Hope United Church worship leader Brian Stevens had to make a change.
His job as an executive director at the trade group Canadian Manufacturers and Exporters was wearing him down with its relentless jet-setting demands.
“It was a lot of international travel. I was tired,” recalled Stevens.
Nearing 40, he started asking himself a big life question. What did he want to do with what he called “the next half” of his time on Earth. He found an answer in 2004 and made his move.
“I left my job, sold my house in Prince Edward Island, and went to theology school,” said Stevens. “It was one of those moments.”
If the decision to enrol in studies in Halifax, N.S., for a master’s in divinity at Atlantic School of Theology seemed brash, it wasn’t made before a lot of prayer or without a history of religious affiliation.
Stevens had already completed a diploma in youth ministry from the Atlantic School of Theology, after all. And he had been involved with a church since the age of 11.
“Church was always a place I was really comfortable in,” said Stevens, who fondly recalled playing the organ at his childhood church in Timberlea, N.S.
An accomplished musician with a bachelor’s in music from St. Francis Xavier University in Antigonish, N.S., Stevens had already gone on to serve as an organist at Trinity United in Summerside, P.E.I., for 12 years and more recently had the same role in Curtis, Ont., at Faith United, where he was music facilitator from 2007 to 2014.
Playing the organ is something he still does at Hope United Church, which he joined in summer 2015 as half-time supply minister before becoming half-time minister in January 2016.
The United Church of Canada’s treatment of musicians was one of but not the only reason Stevens, who was raised Roman-Catholic, decided get involved with the denomination.
“I was attracted by the social justice,” said Stevens. “The United Church of Canada has taken… very strong moves around same-sex marriage and the ordination of gay and lesbian clergy.”
The United Church, Stevens explained, dates back to 1925 and is an amalgamation of all the Methodist Churches in Canada, about two thirds of the Presbyterian Churches and a number of other congregational churches.
“They’ve tracked along the path of Canadian law and really sought to stay in tune with Canadian law as it progressed,” he said.
With Hope United, Stevens is working to create a welcoming environment at the church and further integrate it in the community, and he’s channeling his passion for music to help.
“One of the things we’ve been trying to do is to get our doors open and let people know our doors are open,” said Stevens. The church hosts jazz performances on the fourth Saturday of each month, noontime concerts, yoga sessions, and “messy church” events on the third Wednesday of the month from 5:30 to 7 p.m.

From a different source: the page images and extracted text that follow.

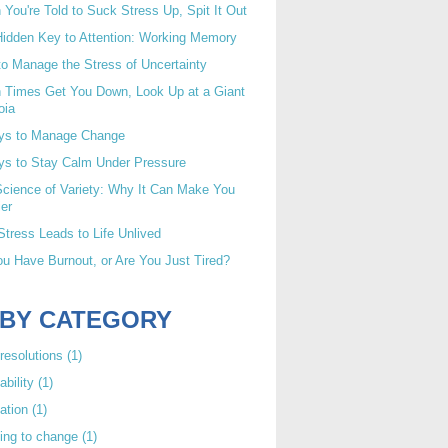
You're Told to Suck Stress Up, Spit It Out
idden Key to Attention: Working Memory
o Manage the Stress of Uncertainty
 Times Get You Down, Look Up at a Giant
oia
ys to Manage Change
ys to Stay Calm Under Pressure
cience of Variety: Why It Can Make You
er
tress Leads to Life Unlived
u Have Burnout, or Are You Just Tired?
 BY CATEGORY
resolutions
(1)
ability
(1)
ation
(1)
ing to change
(1)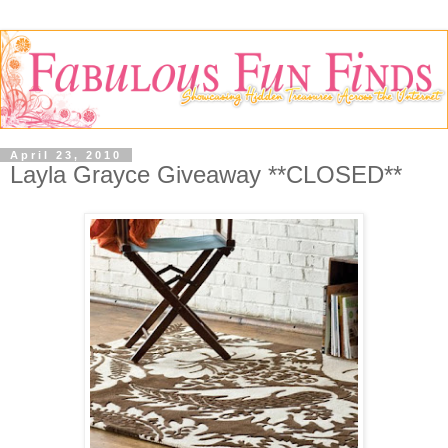
April 23, 2010
Layla Grayce Giveaway **CLOSED**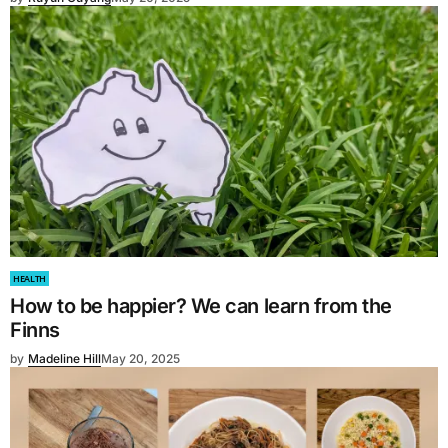
HEALTH
How to be happier? We can learn from the
Finns
by
Madeline Hill
May 20, 2025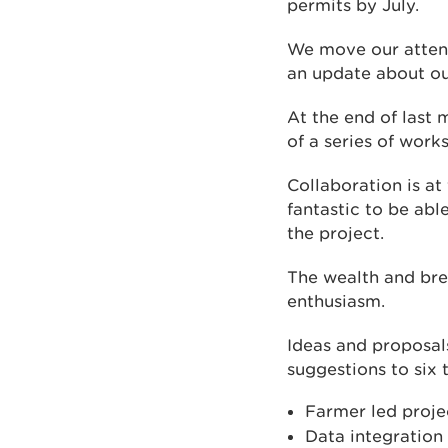
permits by July.
We move our attenti
an update about ou
At the end of last
of a series of work
Collaboration is at
fantastic to be abl
the project.
The wealth and bre
enthusiasm.
Ideas and proposal
suggestions to six
Farmer led proje
Data integration 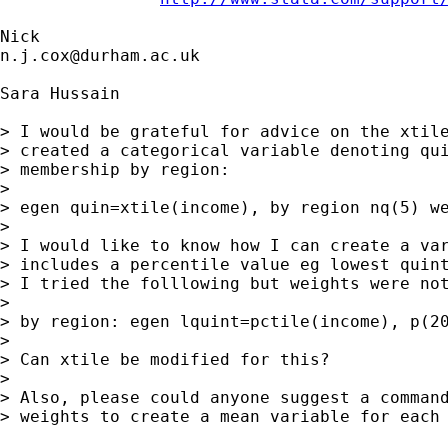
n.j.cox@durham.ac.uk
Sara Hussain

> I would be grateful for advice on the xtile
> created a categorical variable denoting qui
> membership by region:

> 

> egen quin=xtile(income), by region nq(5) we
> 

> I would like to know how I can create a var
> includes a percentile value eg lowest quint
> I tried the folllowing but weights were not
> 

> by region: egen lquint=pctile(income), p(20
> 

> Can xtile be modified for this? 

> 

> Also, please could anyone suggest a command
> weights to create a mean variable for each 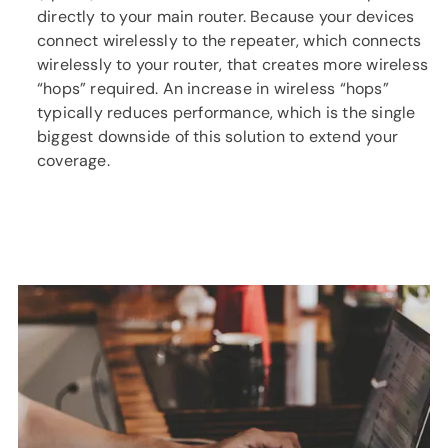
directly to your main router. Because your devices
connect wirelessly to the repeater, which connects
wirelessly to your router, that creates more wireless
“hops” required. An increase in wireless “hops”
typically reduces performance, which is the single
biggest downside of this solution to extend your
coverage.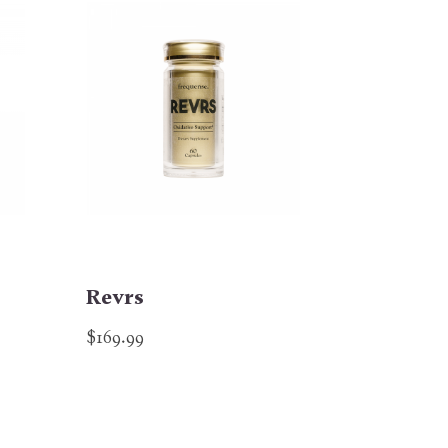
Revrs
$169.99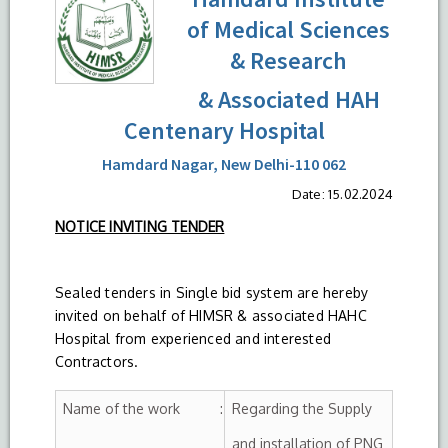
of Medical Sciences
& Research
& Associated HAH
Centenary Hospital
Hamdard Nagar, New Delhi-110 062
Date: 15.02.2024
NOTICE INVITING TENDER
Sealed tenders in Single bid system are hereby
invited on behalf of HIMSR & associated HAHC
Hospital from experienced and interested
Contractors.
Name of the work :
Regarding the Supply
and installation of PNG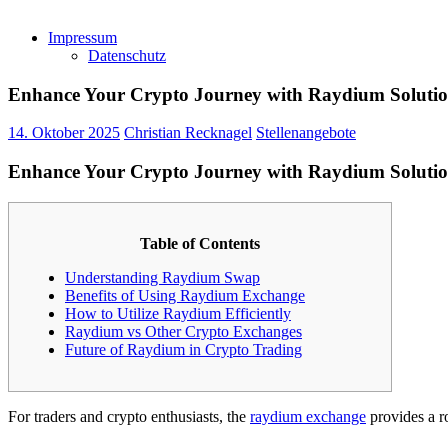
Impressum
Datenschutz
Enhance Your Crypto Journey with Raydium Solutio
14. Oktober 2025
Christian Recknagel
Stellenangebote
Enhance Your Crypto Journey with Raydium Solutio
Table of Contents
Understanding Raydium Swap
Benefits of Using Raydium Exchange
How to Utilize Raydium Efficiently
Raydium vs Other Crypto Exchanges
Future of Raydium in Crypto Trading
For traders and crypto enthusiasts, the
raydium exchange
provides a r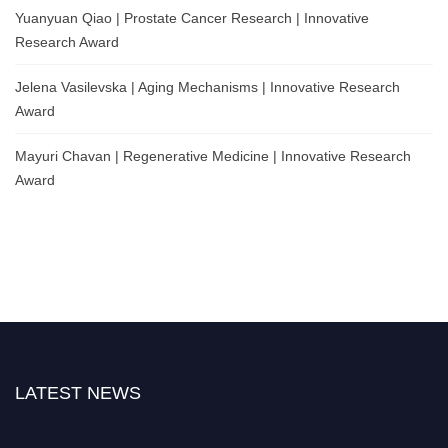
Yuanyuan Qiao | Prostate Cancer Research | Innovative
Research Award
Jelena Vasilevska | Aging Mechanisms | Innovative Research
Award
Mayuri Chavan | Regenerative Medicine | Innovative Research
Award
LATEST NEWS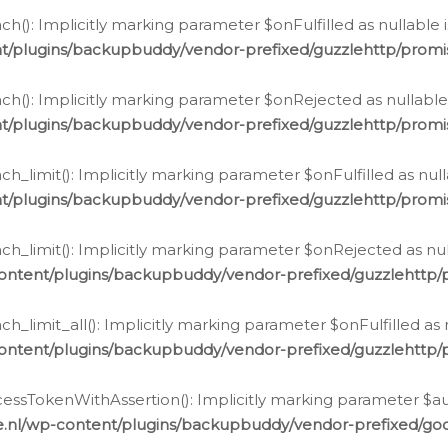
h(): Implicitly marking parameter $onFulfilled as nullable 
t/plugins/backupbuddy/vendor-prefixed/guzzlehttp/promis
h(): Implicitly marking parameter $onRejected as nullable 
t/plugins/backupbuddy/vendor-prefixed/guzzlehttp/promis
h_limit(): Implicitly marking parameter $onFulfilled as null
t/plugins/backupbuddy/vendor-prefixed/guzzlehttp/promis
h_limit(): Implicitly marking parameter $onRejected as null
ontent/plugins/backupbuddy/vendor-prefixed/guzzlehttp/p
_limit_all(): Implicitly marking parameter $onFulfilled as 
ontent/plugins/backupbuddy/vendor-prefixed/guzzlehttp/p
cessTokenWithAssertion(): Implicitly marking parameter $aut
.nl/wp-content/plugins/backupbuddy/vendor-prefixed/googl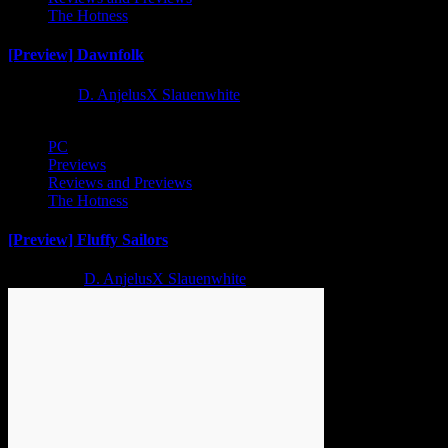
The Hotness
[Preview] Dawnfolk
1 year ago
D. AnjelusX Slauenwhite
PC
Previews
Reviews and Previews
The Hotness
[Preview] Fluffy Sailors
2 years ago
D. AnjelusX Slauenwhite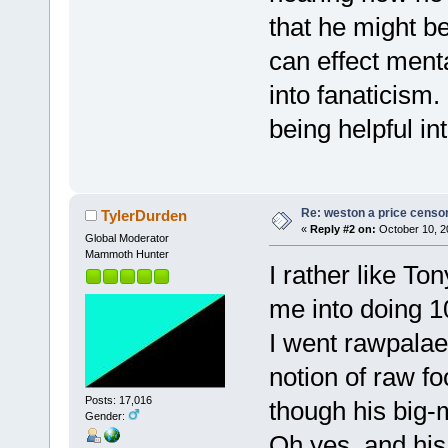
that he might b
can effect menta
into fanaticism.
being helpful in
Re: weston a price censo
TylerDurden
«
Reply #2 on:
October 10, 2
Global Moderator
Mammoth Hunter
I rather like T
me into doing 1
I went rawpalae
notion of raw f
Posts: 17,016
though his big
Gender:
Oh yes, and his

In Hope United’s case, a “messy church” isn’t an unkempt one. “It’s a way of doing church that’s not at Sunday morning, so you pick a theme and around that theme you’ll do crafts or activities or games or things to get people thinking… then you do a Bible story and some music and then you have a meal together,” Stevens explained.
It’s all part of Stevens’ approach to his role. “Mind, body, spirit”: all are important to the worship leader.
“It’s important that we’re physically well as well as spiritually well,” he said.
When it comes to the spiritual, Stevens said he wants his preaching to relate religious scriptures back to people’s lives at Main and Danforth. “I believe there’s still a great deal of relevance for Gospel teachings,” he said. The community differs from the more suburban areas Stevens has worked in previously, but he said he welcomes any challenges. “I’ve not worked in such a diverse neighbourhood before,” he said. “I love it. I love working here.”